In which I dispel some myths about XFS and fanboi a little
In which I dispel some myths about XFS and fanboi a little

After tinkering with Ext4 I did some research and tested other file systems on my new disk arrays. I’ve concluded that XFS, once tuned, is the best file system for my needs and it could well be the best file system for your needs too.

The remainder of this page explains how I arrived at that decision and how I tune XFS to get optimal, yet safe, performance that can rival Ext4 and JFS.

Benchmarks

Here are some benchmarks.

Why I chose XFS

I have not chosen XFS for performance alone, indeed some benchmarks show that XFS it outperformed for some file operations.

My workstation at home has two 6TB disk arrays and a 1TB root file system. The disk arrays contain photo, music and video libraries which are streamed via UPnP/DLNA and DAAP. The video files can be 2GB to 30GB in size. I also do a good deal of HD video encoding, processing and editing. My root partition contains many virtual machine images of which several are running at any given time.

My work laptop has a 250GB root file system and also contains many virtual machine images of which one is usually running.

XFS is designed with large file systems and large file handling in mind. It seems a sensible choice for those reasons alone, but I also liked the following features:

  • XFS has on-line defragmentation tools, while (at the original time of writing in early 2010) Ext3/4 and JFS do not.
  • XFS dramatically reduces start-up time by avoiding fsck delay. Ext3/4 can be very slow to fsck large volumes.
  • XFS has very fast (a few seconds or less) file system creation. JFS is faster than XFS but Ext4 takes many, many minutes.
  • XFS formatted disk capacity is greater than Ext3/4 even after removing the reserved blocks from the Ext3/4 file system. JFS formatted capacity is similar to XFS.

On that last point, XFS gains 400GB over Ext4 on a 6TB array but when the Ext4 reserved blocks are removed XFS gains 100GB over Ext4.

Tuning XFS

Most of the performance tuning information I found (at the original time of writing in early 2010) is out of date and doesn’t reflect the XFS defaults in modern Linux kernels.

That said, the information on this page is quite old and I no longer feel the need to tweak XFS like I once did.

Creating XFS

XFS 3.1.0 and Kernel 2.6.32 or newer

Ubuntu Lucid 10.04 comes with XFS 3.1.0. The defaults used when creating a XFS file system using Ubuntu 10.04 are optimal and do not require any tweaking.

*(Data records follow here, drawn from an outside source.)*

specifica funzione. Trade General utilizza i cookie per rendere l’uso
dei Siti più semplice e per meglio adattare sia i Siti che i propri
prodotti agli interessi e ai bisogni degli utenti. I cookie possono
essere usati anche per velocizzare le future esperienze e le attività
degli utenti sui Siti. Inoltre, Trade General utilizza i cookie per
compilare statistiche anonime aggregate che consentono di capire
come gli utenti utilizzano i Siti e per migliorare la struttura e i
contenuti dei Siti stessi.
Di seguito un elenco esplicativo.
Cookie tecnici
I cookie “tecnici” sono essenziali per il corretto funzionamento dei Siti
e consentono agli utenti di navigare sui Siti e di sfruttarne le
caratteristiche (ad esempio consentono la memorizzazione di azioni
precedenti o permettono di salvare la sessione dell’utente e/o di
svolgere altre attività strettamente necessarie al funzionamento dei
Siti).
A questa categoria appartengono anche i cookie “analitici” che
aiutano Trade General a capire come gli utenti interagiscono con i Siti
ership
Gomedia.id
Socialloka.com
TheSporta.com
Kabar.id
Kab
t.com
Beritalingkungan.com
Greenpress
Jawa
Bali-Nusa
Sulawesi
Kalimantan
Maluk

XFS 3.0.2 and Kernel 2.6.31 or older

Ubuntu Karmic 9.10 comes with XFS 3.0.2. If you are running an earlier Ubuntu release and want to use a tuned XFS root file system you can’t simply use the graphical partitioning tool from the Ubuntu LiveCD installer. However, it is very easy manually create the tuned XFS file systems. Simply boot the Ubuntu Live CD, then start a new shell Application -> Accessories -> Terminal.

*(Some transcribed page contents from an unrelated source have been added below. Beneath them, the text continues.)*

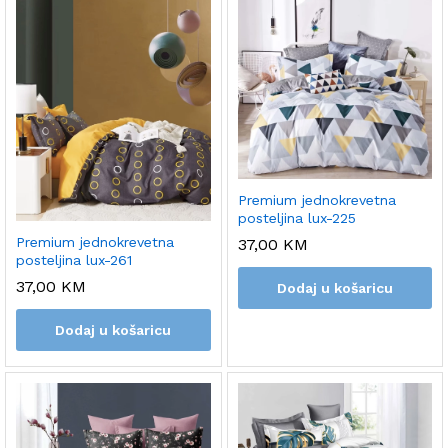
Premium jednokrevetna
posteljina lux-225
Premium jednokrevetna
37,00
KM
posteljina lux-261
37,00
KM
Dodaj u košaricu
Dodaj u košaricu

Now run the following as root.

mkfs.xfs -l lazy-count=1 -L VolumeName <dev>

lasy-count=1 is a default since XFS 3.1.0 but was recommended by the XFS developers before that. lazy-count is a mkfs option because it changes the on-disk format slightly, and older kernels do not understand this new format. Hence mkfs sets a superblock feature bit to prevent the file system from being mounted on kernels that don’t understand the slightly different disk format. So you must specify lazy-count=0 if you want to disable this feature for older kernels which don’t support it.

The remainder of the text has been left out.